The chelifers definitely consume varroa though. Van Toor developed DNA tests to undertake on the chelifer four weeks after their last feed, demonstrating varroa in their systems.
“We were happy our controls were valid and that the varroa DNA in the guts of the chelifers were derived from feeding on the varroa, and could have only come from the varroa mite,” he says.
This varroa DNA work had never been done before and he says he could not have undertaken it without his experience working with the Scottish Crop Research Institute in Scotland where he gained an understanding of the concept.

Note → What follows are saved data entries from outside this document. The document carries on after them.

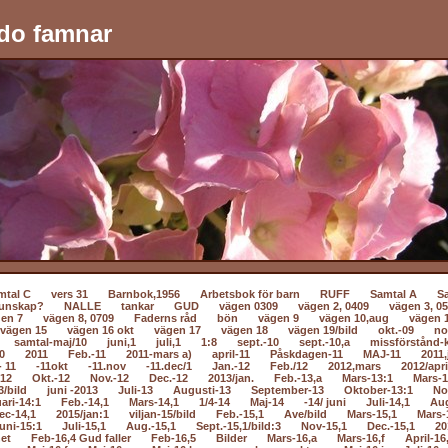
do famnar
mtal C
vers 31
Barnbok,1956
Arbetsbok för barn
RUFF
Samtal A
S
unskap?
NALLE
tankar
GUD
vägen 0309
vägen 2, 0409
vägen 3, 0
en 7
vägen 8, 0709
Faderns råd
bön
vägen 9
vägen 10,aug
vägen 
vägen 15
vägen 16 okt
vägen 17
vägen 18
vägen 19/bild
okt.-09
no
samtal-maj/10
juni,1
juli,1
1:8
sept.-10
sept.-10,a
missförstånd-k
0
2011
Feb.-11
2011-mars a)
april-11
Påskdagen-11
MAJ-11
2011,
- 11
-11okt
-11.nov
-11.dec/1
Jan.-12
Feb./12
2012,mars
2012/apri
-12
Okt.-12
Nov.-12
Dec.-12
2013/jan.
Feb.-13,a
Mars-13:1
Mars-1
3/bild
juni -2013
Juli-13
Augusti-13
September-13
Oktober-13:1
No
ari-14:1
Feb.-14,1
Mars-14,1
1/4-14
Maj-14
-14/ juni
Juli-14,1
Au
ec-14,1
2015/jan:1
viljan-15/bild
Feb.-15,1
Ave/bild
Mars-15,1
Mars-
uni-15:1
Juli-15,1
Aug.-15,1
Sept.-15,1/bild:3
Nov-15,1
Dec.-15,1
20
net
Feb-16,4 Gud faller
Feb-16,5
Bilder
Mars-16,a
Mars-16,f
April-16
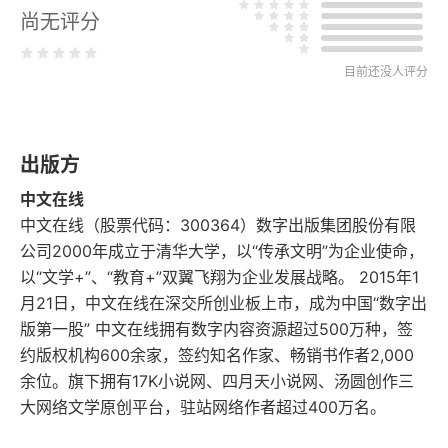
尚无评分
翰墨缘
目前还没人评分
佛缘
喜丧
出版方
龙隐洞记
中文在线
中文在线（股票代码：300364）数字出版集团股份有限
老人的味道
公司2000年成立于清华大学，以“传承文明”为企业使命，
以“文学+”、“教育+”双翼飞翔为企业发展战略。 2015年1
秦征素描
月21日，中文在线在深交所创业板上市，成为中国“数字出
积累和积墨
版第一股” 中文在线拥有数字内容资源超过500万种，签
约版权机构600余家，签约知名作家、畅销书作者2,000
大干部的“大”
余位。旗下拥有17K小说网、四月天小说网、汤圆创作三
大网络文学原创平台，驻站网络作者超过400万名。
末代圣人家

“We obtained three years funding from the Ministry of Business, Innovation and Employment to improve the killing potential of cancroides for controlling varroa by raising chelifers commercially in nest-bars. Now three years on, there will be no more research until there is additional funding from industry. However, we still maintain chelifer for research purposes,” van Toor says.
Because chelifers also could not remove phoretic varroa directly off bees, at the hive entrance, a device that removed varroa from bees to fall through a mesh bottom board to the chelifers residing below was added to the hive entrances. However, an effective varroa removal device would make the chelifers redundant. In one hive, van Toor observed a prototype device which could remove 20 varroa a day from the hive, with no apparent harm to the bee colony after 18 months. It would be a much cheaper form of control than using chelifers, but more research is required to improve the device’s efficacy before it can be commercialised and this would require additional investment, which is being sought.
The work is currently being written up for scientific publication, but more research which seeks to harness chelifer’s qualities is also underway, with van Toor and researchers from universities in Europe collaborating. They have extracted the venom from chelifers and identified a wide range of novel neurotoxic peptides that hold promise for use in organic pesticides. Some can also be used to control bacteria, and pathogens in humans, as there are antimicrobial peptides within the venom.
So, van Toor’s research continues and he could yet assist the apiculture industry more. For him, sitting back and discussing his work with this Apiarist’s Advocate interviewer over two articles has been rewarding.
“The process has been very cathartic and extremely reassuring for me,” he says, adding “I have always thought, until now, that I had not achieved much in life!”